Malcolm Turnbull's own department is attempting to bury an "urgent" review of offensive Wikipedia edits made by public servants.
And it is refusing to say what, if anything, its initial investigation found.
An investigation was ordered after Fairfax Media revealed thousands of anonymous edits of the free online encyclopaedia - which included insults to world leaders and a former prime minister, and even a claim that the Holocaust was "justified" - had potentially been made by public servants.
The chief of Mr Turnbull's Department of Prime Minister and Cabinet, Martin Parkinson, personally ordered the heads of the Defence, Foreign Affairs and Trade, Health, Agriculture and Parliamentary Services departments to "investigate as a matter of urgency" and report back within a week.
Prime Minister and Cabinet Department spokeswoman Emma Rees said in a statement on October 26 that "if there has been a breach of IT policy it will be treated very seriously".
But nearly a month later the department has refused to answer a series of detailed questions about the matter.
Those questions included what the investigation had found, whether there had been a breach of IT policy by public servants, whether any disciplinary action had been taken, whether any changes to departmental IT rules would be made, and whether a copy of the report into the matter would be released publicly.
Instead, the department issued a one line statement: "In accordance with the secretary's request, reviews have been undertaken.
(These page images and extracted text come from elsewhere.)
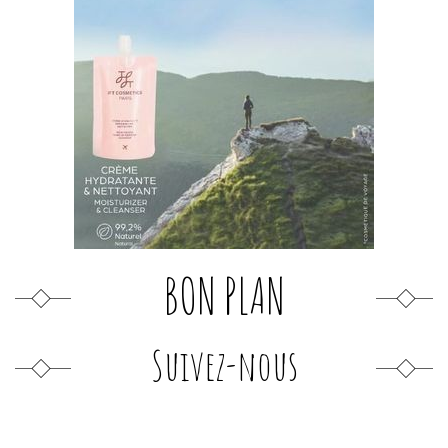
BON PLAN
Suivez-nous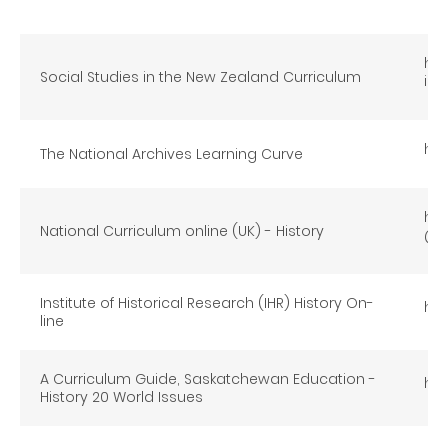
htt
Social Studies in the New Zealand Curriculum
ind
htt
The National Archives Learning Curve
htt
National Curriculum online (UK) - History
@i
Institute of Historical Research (IHR) History On-
htt
line
A Curriculum Guide, Saskatchewan Education -
htt
History 20 World Issues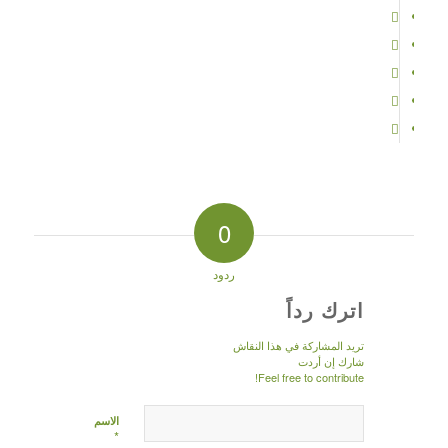
0
ردود
اترك رداً
تريد المشاركة في هذا النقاش
شارك إن أردت
Feel free to contribute!
الاسم
*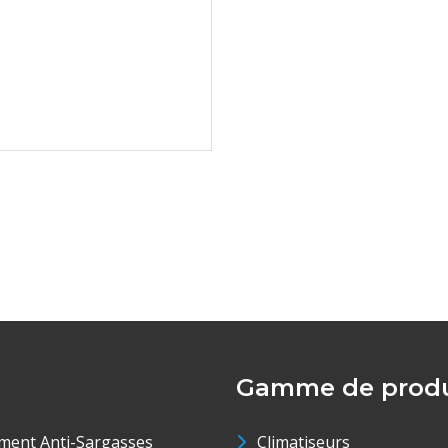
Gamme de produ
ment Anti-Sargasses
Climatiseurs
Investigations, if required, will be undertaken by the relevant agency."
An analysis by Fairfax Media using the WikiWatchdog website – which tracks anonymous edits made to the online encyclopaedia and logs the internet protocol (IP) address the changes were made from – found back in October that 8790 pages had been anonymously altered by staff across major federal government departments over the past decade.
While the majority of the changes are innocuous, some have the potential to cause severe embarrassment to Canberra's mandarins and the Turnbull government.